Au préalable, je dois dire que la repentance de l'Eglise catholique pour sa complicité dans les massacres perpétrés au cours de la Seconde guerre mondiale compte parmi les motifs qui m'ont conduit à quitter l'Eglise romaine, la tartuferie de cette démarche de la curie romaine me paraissant impossible à assumer. Il ne s'agit nullement de nier la culpabilité de l'Eglise, puisque cela reviendrait à nier l'implication de l'Eglise romaine dans la société civile. Il s'agit de nier que le Christ et ses apôtres entretiennent un quelconque rapport de complicité avec une quelconque société civile. Il faut de tout pour faire un monde, dira-t-on, y compris des Italiens ou des diplomates, puisque l'acte de repentance est une ruse diplomatique. Mais, au monde, l'évangile n'apporte rien, et le point de vue social, en soi, est négateur de la révélation. Le point de vue social est illustré dans l'évangile par la décision de la foule des Juifs de mettre à mort le Christ Jésus plutôt qu'un criminel de droit commun.
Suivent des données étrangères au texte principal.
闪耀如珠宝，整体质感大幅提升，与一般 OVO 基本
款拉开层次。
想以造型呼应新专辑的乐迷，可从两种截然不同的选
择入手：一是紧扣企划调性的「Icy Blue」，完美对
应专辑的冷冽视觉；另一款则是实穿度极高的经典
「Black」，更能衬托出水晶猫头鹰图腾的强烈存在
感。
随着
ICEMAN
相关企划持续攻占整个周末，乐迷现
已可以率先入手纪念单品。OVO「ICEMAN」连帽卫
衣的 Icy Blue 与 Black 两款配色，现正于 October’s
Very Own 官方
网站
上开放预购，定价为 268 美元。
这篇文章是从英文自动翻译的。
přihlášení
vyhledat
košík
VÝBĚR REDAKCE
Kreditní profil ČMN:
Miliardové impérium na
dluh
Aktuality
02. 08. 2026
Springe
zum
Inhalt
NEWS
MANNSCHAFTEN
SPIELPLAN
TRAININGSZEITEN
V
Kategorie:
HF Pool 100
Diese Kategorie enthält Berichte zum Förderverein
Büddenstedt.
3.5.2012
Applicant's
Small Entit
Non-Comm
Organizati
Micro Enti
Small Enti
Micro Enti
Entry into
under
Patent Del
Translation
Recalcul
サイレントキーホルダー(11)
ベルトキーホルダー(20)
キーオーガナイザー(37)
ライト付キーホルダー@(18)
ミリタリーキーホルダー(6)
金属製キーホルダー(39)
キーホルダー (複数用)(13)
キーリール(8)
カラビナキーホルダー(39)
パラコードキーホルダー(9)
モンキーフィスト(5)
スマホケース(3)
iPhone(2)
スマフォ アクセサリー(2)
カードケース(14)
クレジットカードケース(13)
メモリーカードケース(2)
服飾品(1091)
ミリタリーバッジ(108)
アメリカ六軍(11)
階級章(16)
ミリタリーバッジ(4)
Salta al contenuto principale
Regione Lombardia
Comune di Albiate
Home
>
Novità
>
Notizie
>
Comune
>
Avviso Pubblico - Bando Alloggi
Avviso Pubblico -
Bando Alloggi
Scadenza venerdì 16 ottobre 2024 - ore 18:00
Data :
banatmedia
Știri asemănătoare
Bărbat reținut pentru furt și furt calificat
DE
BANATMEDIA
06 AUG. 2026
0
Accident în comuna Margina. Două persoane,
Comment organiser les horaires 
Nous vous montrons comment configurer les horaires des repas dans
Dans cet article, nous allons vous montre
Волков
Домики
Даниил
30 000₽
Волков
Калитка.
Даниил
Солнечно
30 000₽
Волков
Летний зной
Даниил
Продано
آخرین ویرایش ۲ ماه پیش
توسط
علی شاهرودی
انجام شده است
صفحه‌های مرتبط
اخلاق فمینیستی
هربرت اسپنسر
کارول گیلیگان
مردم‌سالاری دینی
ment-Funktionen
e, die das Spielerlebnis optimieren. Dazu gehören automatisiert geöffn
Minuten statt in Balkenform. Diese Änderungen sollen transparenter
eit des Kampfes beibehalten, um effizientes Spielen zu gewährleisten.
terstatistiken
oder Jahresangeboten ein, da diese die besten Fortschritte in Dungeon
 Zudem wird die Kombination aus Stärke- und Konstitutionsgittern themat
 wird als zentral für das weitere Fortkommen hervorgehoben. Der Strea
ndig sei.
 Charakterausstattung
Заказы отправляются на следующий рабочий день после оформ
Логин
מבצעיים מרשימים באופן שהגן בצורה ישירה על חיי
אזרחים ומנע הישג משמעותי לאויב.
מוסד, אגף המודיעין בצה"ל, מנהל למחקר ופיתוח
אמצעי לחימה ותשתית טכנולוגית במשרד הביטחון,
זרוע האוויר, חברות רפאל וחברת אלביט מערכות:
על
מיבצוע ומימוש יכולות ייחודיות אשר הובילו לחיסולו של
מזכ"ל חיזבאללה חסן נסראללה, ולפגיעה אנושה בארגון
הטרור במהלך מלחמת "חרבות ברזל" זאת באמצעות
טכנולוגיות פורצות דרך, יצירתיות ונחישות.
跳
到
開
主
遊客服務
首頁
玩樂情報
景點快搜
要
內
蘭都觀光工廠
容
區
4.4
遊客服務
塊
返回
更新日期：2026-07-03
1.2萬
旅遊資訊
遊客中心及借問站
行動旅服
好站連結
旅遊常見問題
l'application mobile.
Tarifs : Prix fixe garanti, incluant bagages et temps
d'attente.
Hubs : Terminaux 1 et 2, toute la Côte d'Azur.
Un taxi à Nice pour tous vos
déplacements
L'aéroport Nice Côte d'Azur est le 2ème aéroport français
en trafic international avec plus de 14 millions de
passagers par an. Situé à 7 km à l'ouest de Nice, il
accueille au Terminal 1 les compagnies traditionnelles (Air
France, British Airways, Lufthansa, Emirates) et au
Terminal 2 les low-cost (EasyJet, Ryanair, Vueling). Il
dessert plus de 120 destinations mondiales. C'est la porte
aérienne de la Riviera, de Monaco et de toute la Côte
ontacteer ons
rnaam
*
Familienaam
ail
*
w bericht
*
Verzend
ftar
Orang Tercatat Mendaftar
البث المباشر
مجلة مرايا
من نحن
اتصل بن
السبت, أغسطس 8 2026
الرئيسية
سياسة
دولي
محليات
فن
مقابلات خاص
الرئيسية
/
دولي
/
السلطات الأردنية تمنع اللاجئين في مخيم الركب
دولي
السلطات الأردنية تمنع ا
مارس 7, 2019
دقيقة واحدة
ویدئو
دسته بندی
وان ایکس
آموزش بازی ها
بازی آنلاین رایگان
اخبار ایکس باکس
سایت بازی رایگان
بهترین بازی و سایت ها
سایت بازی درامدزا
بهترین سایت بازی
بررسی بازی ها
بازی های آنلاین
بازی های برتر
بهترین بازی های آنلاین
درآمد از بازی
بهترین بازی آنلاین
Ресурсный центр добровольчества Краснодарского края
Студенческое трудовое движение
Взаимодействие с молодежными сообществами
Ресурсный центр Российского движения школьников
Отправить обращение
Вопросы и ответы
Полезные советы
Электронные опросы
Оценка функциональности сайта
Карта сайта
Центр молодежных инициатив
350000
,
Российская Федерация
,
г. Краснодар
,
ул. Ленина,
L'invitation à distinguer le "Céline écrivain", que la censure bourgeoise n'a pas réussi à censurer, du "Céline antisémite", relève de la même tartuferie "post-moderne". Comme l'Eglise peut continuer de fourguer ses indulgences, l'éditeur de Céline peut continuer de fourguer des rééditions de Céline en toute bonne conscience. Au pays de Molière, on devrait relever plus souvent que la casuistique a un rapport direct avec l'hypocrisie, et donc les mathématiques modernes, science casuistique s'il en est.
L'antisémitisme de Céline est donc une construction juridique a posteriori, destinée à fonder les décrets moraux en vigueur aujourd'hui.
En tant que chrétien, je suis enclin à penser que l'écrivain athée Céline est antisémite et antichrétien, puisque celui qui n'est pas avec le Christ est forcément contre Lui, c'est-à-dire un homme ou une femme en perdition. Mais, à vrai dire, l'antisémitisme de Céline est compensé par le sentiment d'horreur et de dégoût que la guerre lui inspire, et sa volonté d'expier sa complicité dans le génocide de 14-18. En somme Céline conçoit les Juifs comme des fauteurs de guerre, plus encore que les Allemands, à une époque où l'acte d'inculpation de l'Allemagne n'a pas encore été rédigé.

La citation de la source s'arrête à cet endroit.